Anonymous function syntax

[Alex_Dovhal]

"Robert Jacques" <sandford at jhu.edu> wrote
> Well, actually, this is Jason's proposal and it's explicitly for a 
> std.algorithm style, by convention, super-short lambda syntax. i.e. 
> primarily for one liners and std.algorithm. If you go the 
> comma_separated_params, then I think the a => a+x; route is better.

Maybe, x=>f(x) syntax isn't bad, but in most simple and most oftern cases --  
\a*a is 4 chars while a=>a*a is 6 chars. Then \(x,y)x+y is 9 chars, 
(x,y)=>x+y is 10 chars, while \a+b is still 4 chars.

>
> Actually, I made a error in my final example as each lambda must be 
> terminated somehow. i.e. with a semi-colon:
>
> reduce!\a+b;(map!\a+b;([1,2,3,4))

No. Those semicolons in the middle of expression looks strange.
Compiler can't determine that expression following ! has ended so you must 
use !()
 int b =  5;
 reduce!(\(a,b)a+b)(map!(\(a)a+b)([1, 2, 3, 4]))

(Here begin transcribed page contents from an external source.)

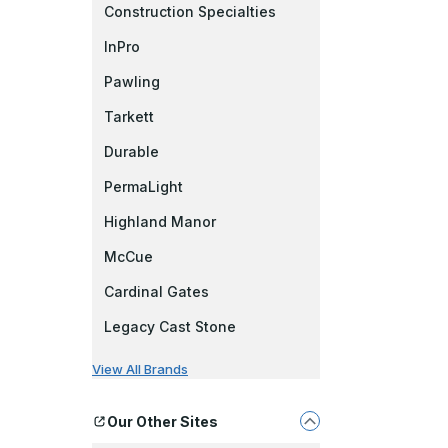
Construction Specialties
InPro
Pawling
Tarkett
Durable
PermaLight
Highland Manor
McCue
Cardinal Gates
Legacy Cast Stone
View All Brands
Our Other Sites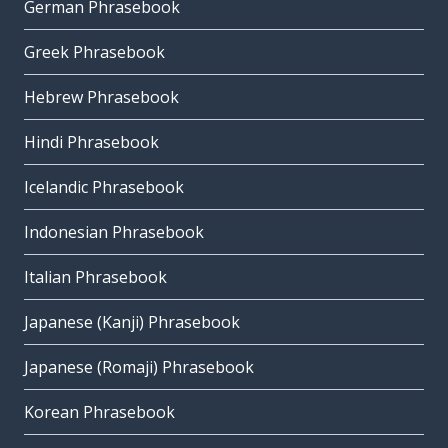
German Phrasebook
Greek Phrasebook
Hebrew Phrasebook
Hindi Phrasebook
Icelandic Phrasebook
Indonesian Phrasebook
Italian Phrasebook
Japanese (Kanji) Phrasebook
Japanese (Romaji) Phrasebook
Korean Phrasebook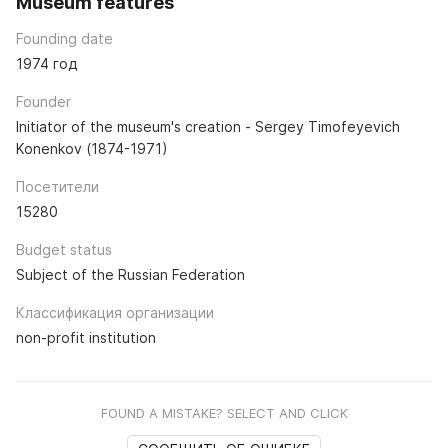
Museum features
Founding date
1974 год
Founder
Initiator of the museum's creation - Sergey Timofeyevich
Konenkov (1874-1971)
Посетители
15280
Budget status
Subject of the Russian Federation
Классификация организации
non-profit institution
FOUND A MISTAKE? SELECT AND CLICK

> As for hijacking, I think by-convention lambdas should be disallowed if a 
> or b are used in the lambda and are already defined in the namespace. In 
> those cases, you'd have to revert to a more general syntax, i.e.
>
> reduce!"a+b"(map!(a => a+b)([1,2,3,4)));

In such not often cases one can even use long lambdas
 reduce!"a+b"(map!((int a){return a+b;})([1,2,3,4])));

BTW, existing usage of strings ("a+b") is second shortest afrer \a+b and is 
properly delimited.
maybe allowing several variations of  \lambdas
(1) \a+b - automatic names, shortest lambda possible, easy to read. for use 
when it can be easily delimited e.g  list_comprehent!(\a*a, \a!=1)(a)
(2) \{a+b} - automatic names, to properly delimit lambda, usefil in 
map!\{a*a}(a), eh, you are rigth here compiler can omit ! -- map\{a*a}(a)
(3) \(x)x+a -- explicit names, to prevent name hijacking.
(4) \(x){x+a} - explicit names and properly delimited
in (1) and (3) no comma allowed, as it can cause ambiguities.